BEGIN Data extracts

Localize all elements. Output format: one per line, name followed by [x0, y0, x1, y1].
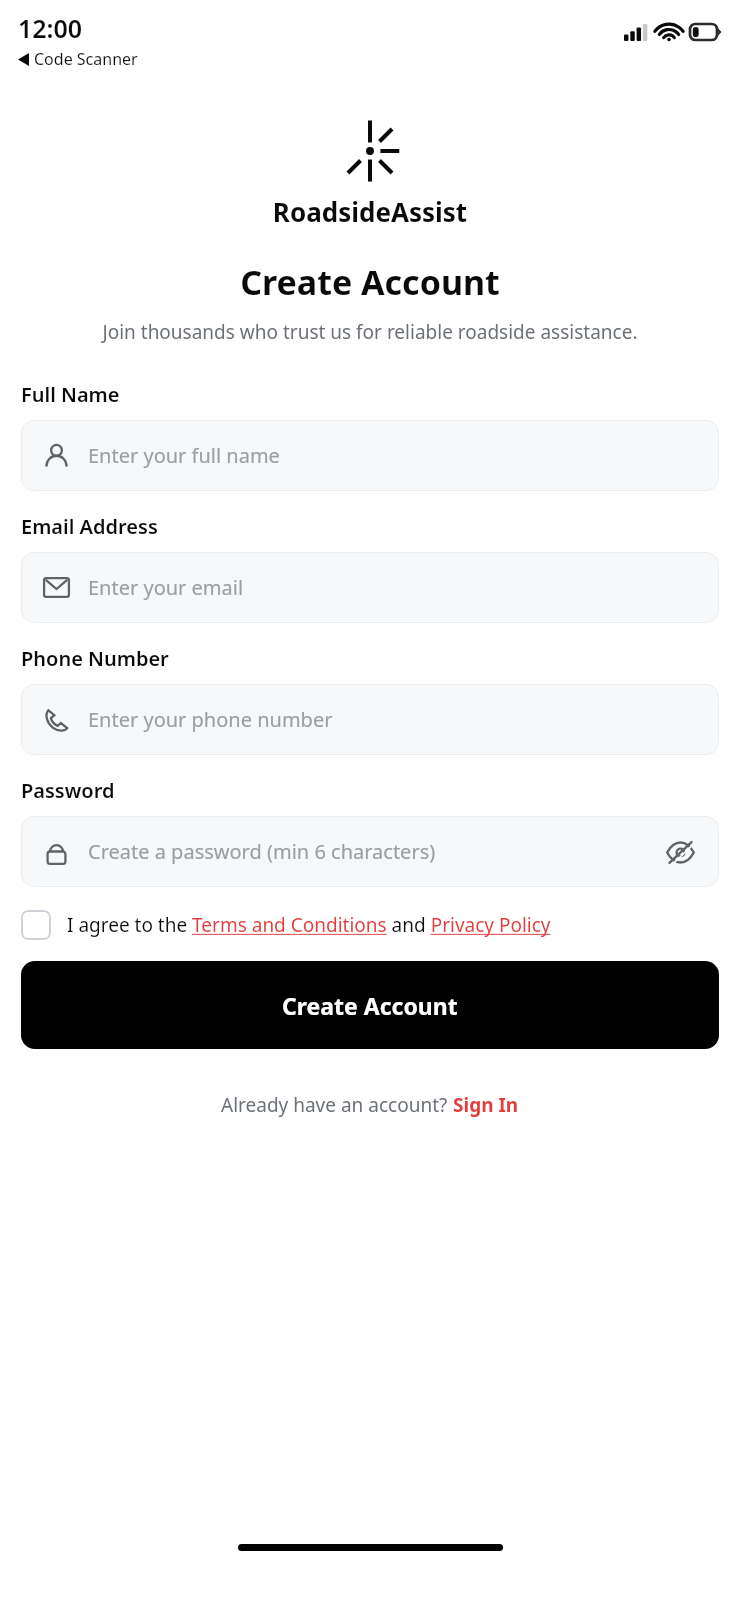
staticText: Code Scanner [34, 48, 138, 70]
button[interactable]: Enter your email [21, 552, 719, 623]
staticText: Join thousands who trust us for reliable… [44, 319, 696, 345]
staticText: Create a password (min 6 characters) [88, 838, 663, 865]
staticText: Full Name [21, 381, 120, 408]
staticText: Enter your full name [88, 442, 697, 469]
staticText: Phone Number [21, 645, 169, 672]
button[interactable]: Enter your full name [21, 420, 719, 491]
button[interactable]: Create Account [21, 961, 719, 1049]
staticText: Create Account [282, 990, 458, 1021]
staticText: Sign In [453, 1092, 519, 1118]
staticText: Create Account [0, 259, 740, 305]
button[interactable]: Already have an account? [21, 1092, 719, 1118]
button[interactable]: I agree to the Terms and Conditions and … [67, 912, 719, 938]
staticText: Enter your phone number [88, 706, 697, 733]
staticText: Already have an account? [221, 1092, 453, 1118]
staticText: Email Address [21, 513, 158, 540]
staticText: RoadsideAssist [0, 194, 740, 229]
staticText: Password [21, 777, 115, 804]
staticText: 12:00 [18, 11, 83, 45]
button[interactable]: Enter your phone number [21, 684, 719, 755]
button[interactable]: Create a password (min 6 characters) [21, 816, 719, 887]
button[interactable]: Toggle password visibility [663, 835, 697, 869]
button[interactable]: Agree to terms checkbox [21, 910, 51, 940]
staticText: Enter your email [88, 574, 697, 601]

END Data extracts

(What the task asks):
A single figure is required: the number of lines in the data where the word "Already" occurs.

(Answer section):
2